Crunchtime


Utility functions

I’ve spent the past week writing some desperately neeeded utility functions to instrument the code that i’ve built out as part of the scholar’s program. Largely, i’ve been trying to gain a better understanding of exactly what’s going on inside these models as they operate over data continously. One lesson learned is on the importance of writing utility functions early, not only because it saves you valuable time when approaching deadlines, but also because being really explicit up front about the kind of data you would like to collect also informs what kind of experiments your’e likely to run.

Feedback Transformer

Last blog post, I mentioned I’ve been playing around with implementing the feedback transformer.

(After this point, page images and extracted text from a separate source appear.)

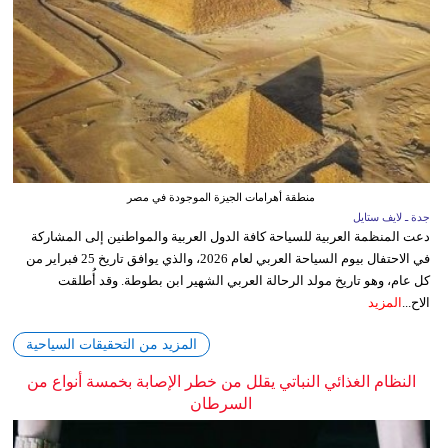
منطقة أهرامات الجيزة الموجودة في مصر
جدة ـ لايف ستايل
دعت المنظمة العربية للسياحة كافة الدول العربية والمواطنين إلى المشاركة
في الاحتفال بيوم السياحة العربي لعام 2026، والذي يوافق تاريخ 25 فبراير من
كل عام، وهو تاريخ مولد الرحالة العربي الشهير ابن بطوطة. وقد أُطلقت
الاح...
المزيد
المزيد من التحقيقات السياحية
النظام الغذائي النباتي يقلل من خطر الإصابة بخمسة أنواع من
السرطان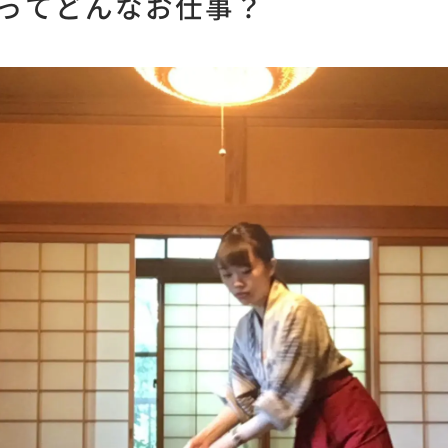
ってどんなお仕事？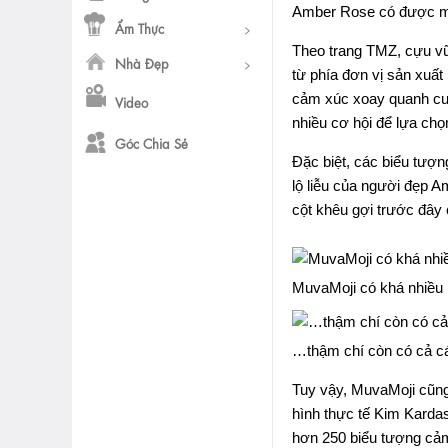
Amber Rose có được mộ
Ẩm Thực
Theo trang TMZ, cựu vũ
Nhà Đẹp
từ phía đơn vị sản xuấ
cảm xúc xoay quanh cu
Video
nhiều cơ hội để lựa chọn
Góc Chia Sẻ
Đặc biệt, các biểu tượ
lộ liễu của người đẹp 
cột khêu gợi trước đây 
MuvaMoji có khá nhiều
…thậm chí còn có cả c
Tuy vậy, MuvaMoji cũng
hình thực tế Kim Kar
hơn 250 biểu tượng cảm 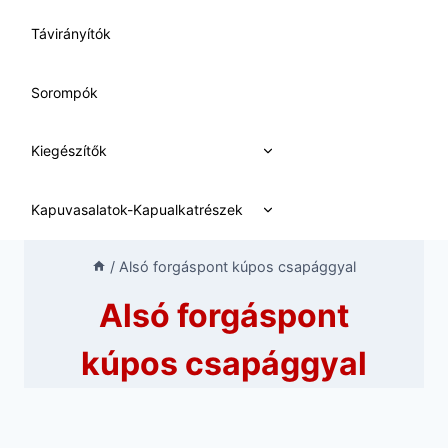
Távirányítók
Sorompók
Expand
Kiegészítők
child
menu
Expand
Kapuvasalatok-Kapualkatrészek
child
menu
/
Alsó forgáspont kúpos csapággyal
Alsó forgáspont
kúpos csapággyal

The principle idea in the feedback transformer is to allow low level representation in transformers to attend to previous higher level representations. This modifies the computational path of the the traditional transformer architecture and transforms it something functionally resembelling an autoregressive RNN. I wrote out a quick and dirty implementation for this (below), which I’ll clean up and post on github at some point, along with the million other things I have to catch up on.

class MultiHeadedAttn(nn.Module):
    def __init__(self, Config):
        super(MultiHeadedAttn, self).__init__()
        self.c = c = Config
        # Generates queries, keys, values
        self.fc1 = nn.Linear(c.embdSize, (c.qkvSize)*c.numAttnHeads)
        self.fc2 = nn.Linear(c.embdSize, c.embdSize)
        # Create Mask
        self.register_buffer(
            "causalMask",
            torch.tril(torch.ones((c.blockSize, c.blockSize))))
        self.register_buffer(
            "padMask",
            torch.ones(c.blockSize, c.blockSize))

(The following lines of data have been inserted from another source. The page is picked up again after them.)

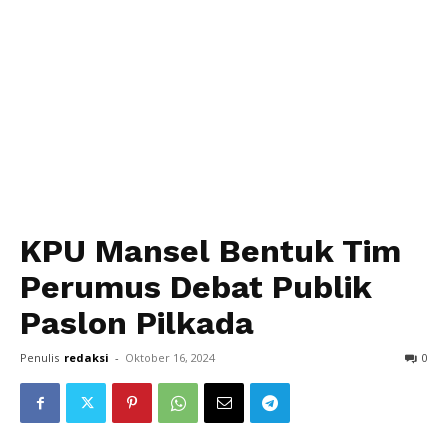
KPU Mansel Bentuk Tim
Perumus Debat Publik
Paslon Pilkada
Penulis
redaksi
-
Oktober 16, 2024
0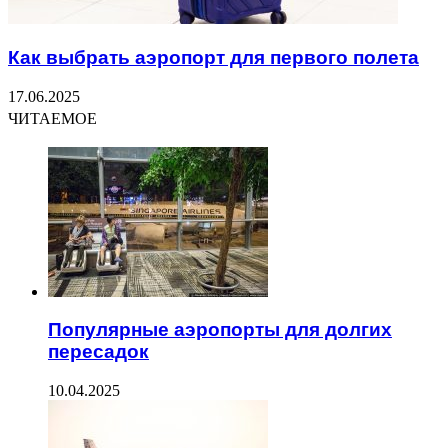
Как выбрать аэропорт для первого полета
17.06.2025
ЧИТАЕМОЕ
Популярные аэропорты для долгих
пересадок
10.04.2025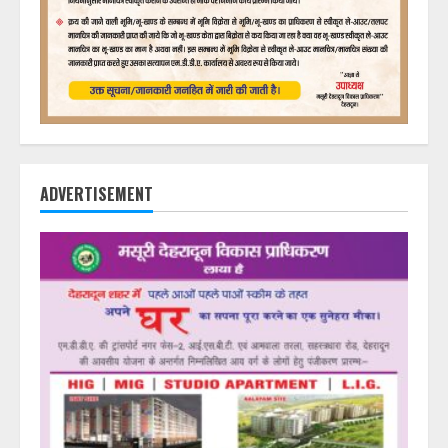
ADVERTISEMENT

    def forward(self, x, k, v):
        B, T, embdSize = x.shape  # B =Batch size,  T = numTokens
        h = self.c.numAttnHeads

        q = self.fc1(x)
        q = q.reshape(B,h,T,-1)
        k = k.reshape(B,h,T,-1)
        v = k.reshape(B,h,T,-1)
        # God bless einsum
        attn = torch.einsum('bhij,bhkj->bhik', q, k)
        mask = torch.unsqueeze(self.padMasks, 1).repeat(
            1, h, 1, 1)[..., :T,:T] *self.causalMask[:T, :T]
        attn = attn.masked_fill(mask == 0., float('-inf'))
        scores = F.softmax(attn/np.sqrt(self.c.qkvSize), -1)
        outpt = torch.einsum('bhij,bhjk->bhik', scores, v)
        outpt = outpt.view(B, T, embdSize)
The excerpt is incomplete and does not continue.